If you’re looking for a good leading indicator of market movements, look no further than transcripts of Federal Open Market Committee meetings. As the housing bubble inflated, former Fed Chairman Alan Greenspan and friends could not stop with the yuks! Should the Feds increase transparency, as planned, access to current transcripts could prove useful to traders — more laughs means it’s time to sell.

The Daily Stag Hunt combed the FOMC meeting transcripts for instances of laughter, and they found a surprising correlation between laughter at Fed meetings and housing prices. In 2001, before the housing bubble took off, FOMC only paused for laughter 16.5 times (only!); by 2006, when housing prices hit their peak, the FOMC was yukkin’ it up 44 times a meeting. Were Alan Greenspan a working comic, he’d have done his Comedy Central hour-long special by now.

Take a gander at the graph above. Perhaps it was gallows humor, right?

Greenspan’s FOMC knew that they were sitting on a ticking time bomb, and they used jokes to ease the tension. Wrong! No one had a clue.
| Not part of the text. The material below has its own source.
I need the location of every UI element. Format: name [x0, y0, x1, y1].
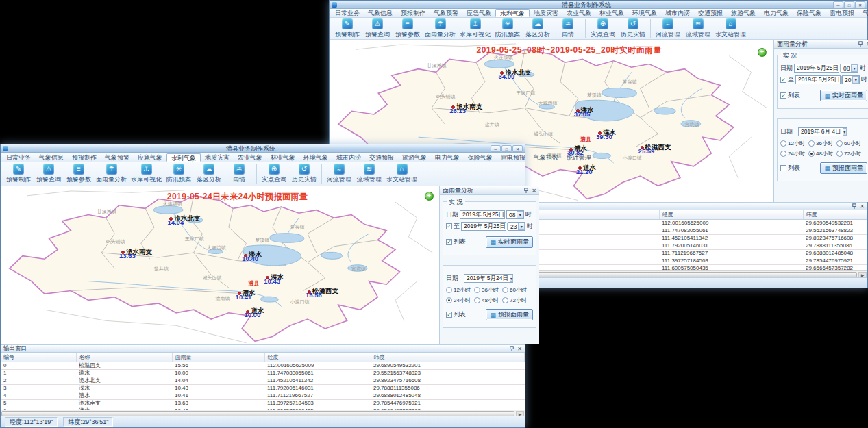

One quote The Economist pulled from these meeting sums up the spirit of the meetings succinctly. This is from the January 31, 2006 meeting of the FOMC, when regulators broke into laughter 45 times:

YELLEN: Needless to say, it’s fitting for Chairman Greenspan to leave office with the economy in such solid shape. And if I might torture a simile, I would say, Mr. Chairman, that the situation you’re handing off to your successor is a lot like a tennis racquet with a gigantic sweet spot. [Laughter]

Torture that simile, Yellen! And let us torture it further — what if the tennis racket were made of cat guts, and the cat you used was called subprime credit risk! Aha! Now who’s laughing?

One imagines FOMC meetings are less mirthful these days, and one hopes they remain levelheaded in the future.